Compare, if you will, the utter noncommunication around last year’s Eisner’s fiasco; yes, I’m still mad about that. Or to cite a more recent example, Box Brown discovered that a cannabis company stole one of his Andre The Giant character designs and has built their entire corporate identity around it.

Now you may recall that Brown is generally in favor of cannabis, but he’s said that even if they had contacted him ahead of their use he wouldn’t have agreed to this use of his art because he believes (rightly, to my reading) that Mr The Giant’s estate is the one that should be able to say how his likeness is used. The weedcorp has been stonewalling Brown, so I used their contact form (no email or phone I could find) to pose some questions:

[clipped from the top — introduction of me as writing on comics; this is a formal request for comment for publication, with a deadline for response of 5:00pm EST Wednesday, 10 February 2021]
You are using, and appear to have built your entire brand identity, around Box Brown’s depiction of Andre The Giant, as seen in his bestselling and award-winning biography, “ANDRE THE GIANT: LIFE AND LEGEND” from :01 Books.

Mr Brown has stated publicly that he did not authorize this use of his artwork, and has not been paid for it. What response would you like to provide about what appears to be fairly blatant copyright theft?

No response has been received, so we’ll call that No comment. To add a little more context, Brown tells us:

So what happened is:
A company wanted to call themselves “Giant Cannabis” so they went to a company called @99designs and got a cheapo logo designed. The “artist” searched “giant cannabis” and lo and behold MY WORK came up. The artist traced it and sent it in.

They printed it on tons of packaging. Then I called them out and they tried to pay me off. Then when I said no (bc its an illegal use of Andre the Giant’s image) they said they won’t use the packaging anymore. Here we are a year later and it’s still on shelves [spellings to get around Twitter’s limits corrected]

One of my goals of the last few years is to design a cannabis package but… not like this

spent a long time on the phone with them about a year ago and they told me they would pull it but obviously have not.

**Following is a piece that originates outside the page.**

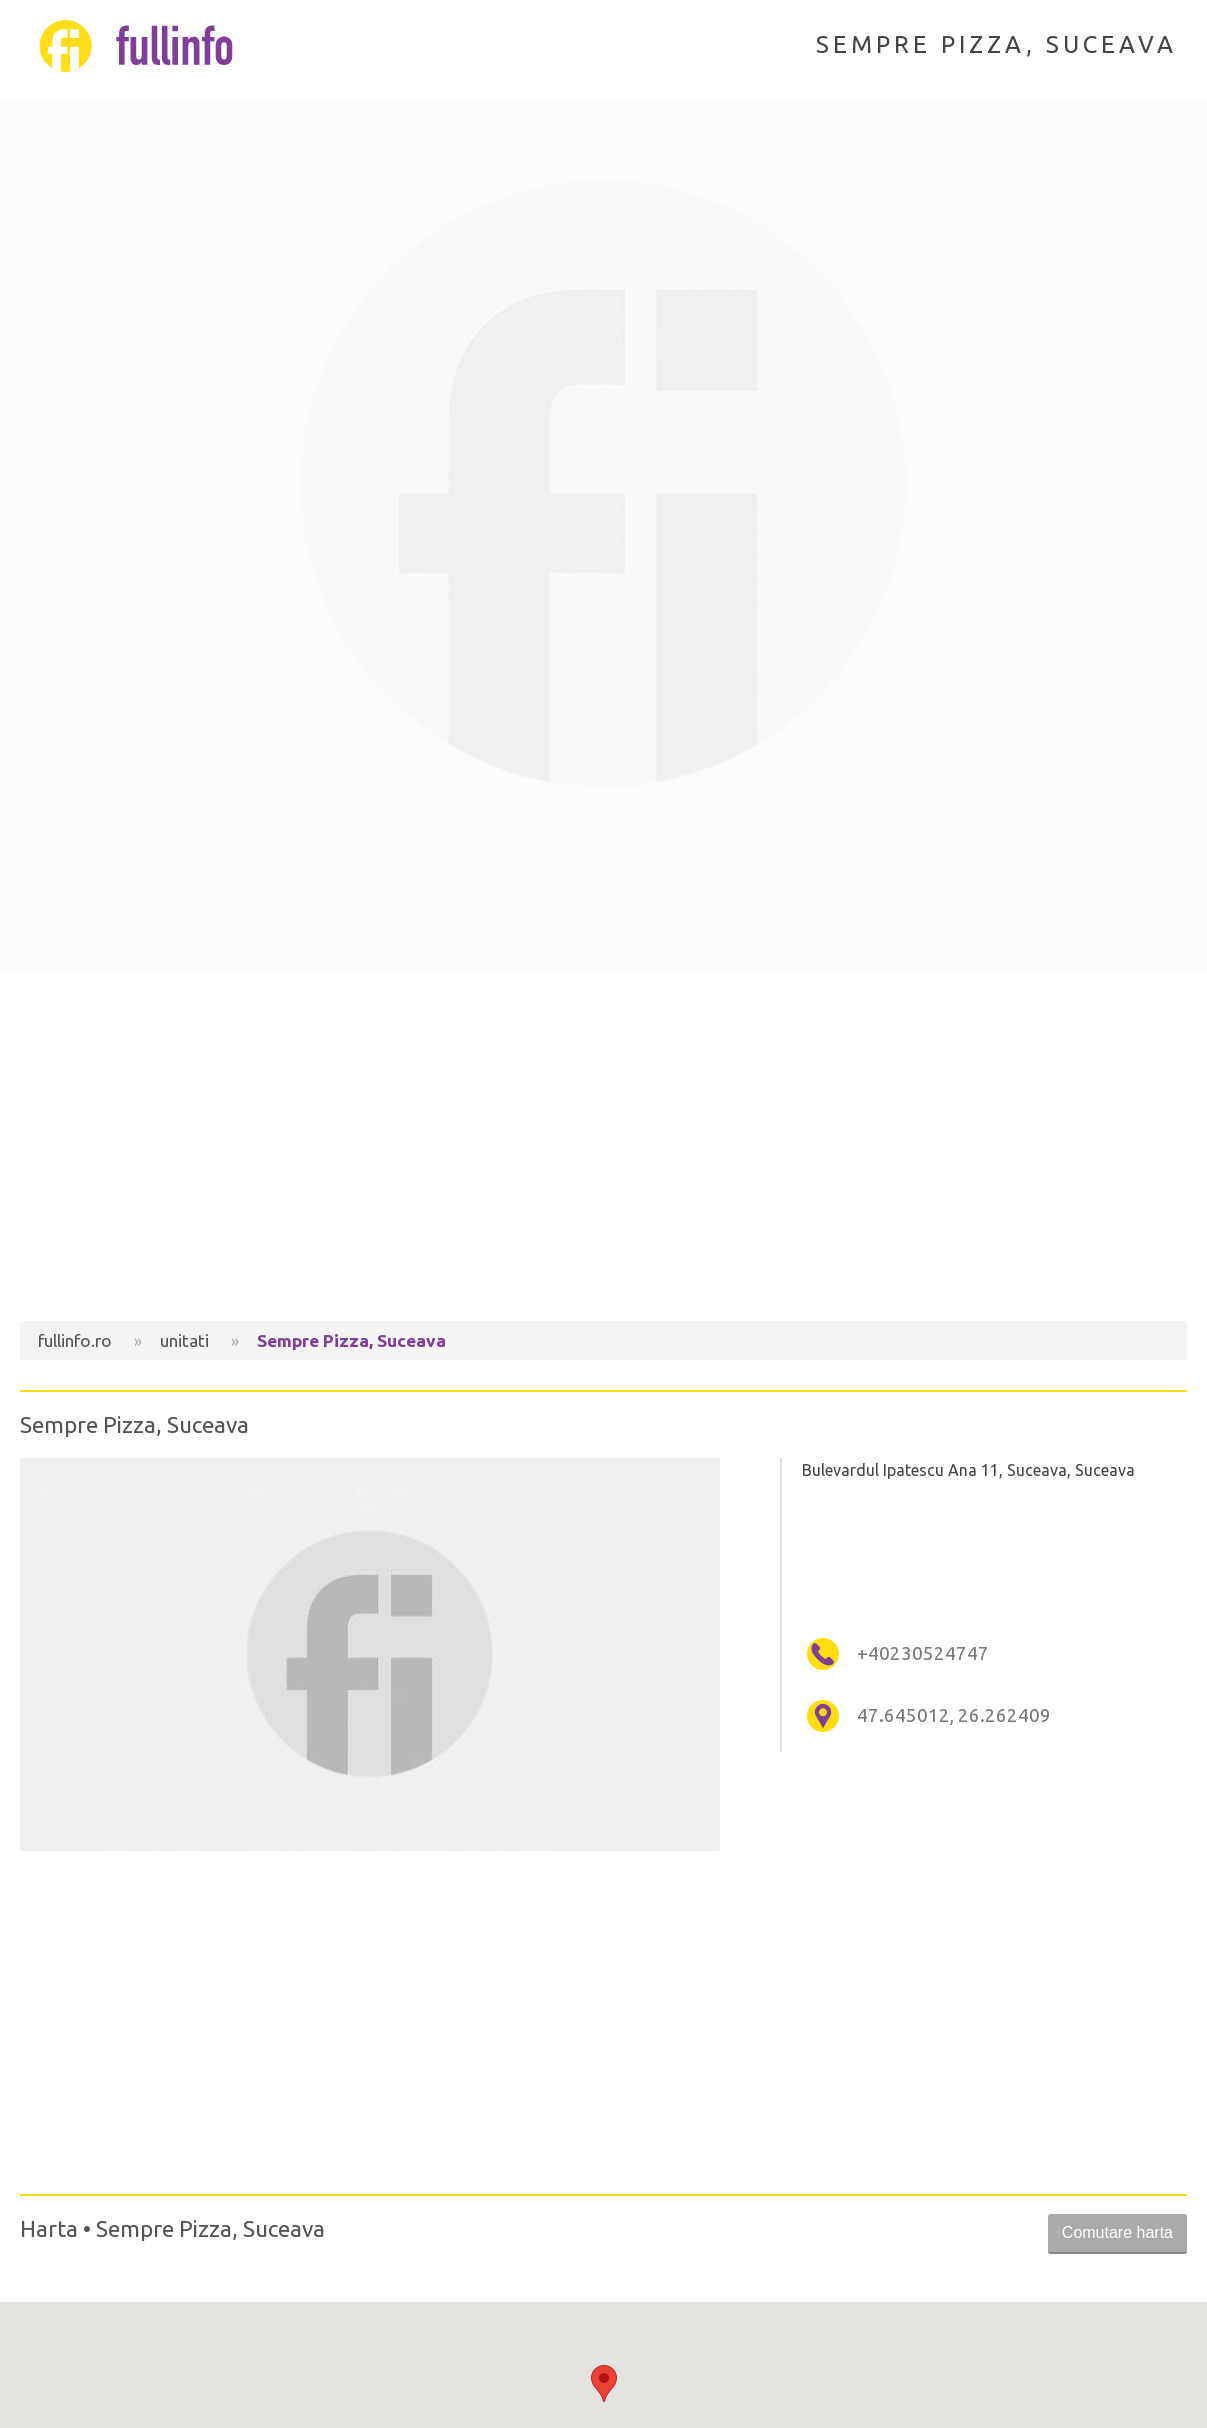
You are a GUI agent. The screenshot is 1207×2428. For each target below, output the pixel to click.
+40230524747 (923, 1653)
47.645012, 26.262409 (954, 1715)
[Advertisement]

I alerted the Andre the giant people who have a bigger claim than I do.

So yeah — don’t try to stonewall, kids. It doesn’t work. If you screw up, it is always better to own it.

Followup from yesterday: It appears that Meredith Gran has control of again. Take that, account-jacking dick!

Spam of the day:

I have performed a website optimisation and performance audit on your website, if you would like the results please head over to [nope!].com & select 25 point complimentary website security and performance audit and I will send it over to you.

Yeah, I’m good, thanks.

¹ He did a lecture tour of colleges when I was a student; he was talking about his involvement with a group of utter whackjobs called the Dangerous Sports Club, who decided that skiing was an insufficient challenge unless there was stuff between you and your skis.

Stuff like a full grand piano that you sat at and played whilst schussing your way downslope.

They also invented bungee jumping, and immediately decided that wasn’t good unless you were strapped to, say, a comfortable overstuffed leather chair. The BTM was the assessment of a DSC member to Chapman, regarding a fellow member who suddenly appeared to not have his femur where it belonged, but instead in its place was a rather nasty (irony alert) poin-ted stick.

He also taught us medical student drinking games. What I am saying is I paid closer attention to that lecture than probably any other during all my college years.

² This is why we still carry a clipboard and paper forms.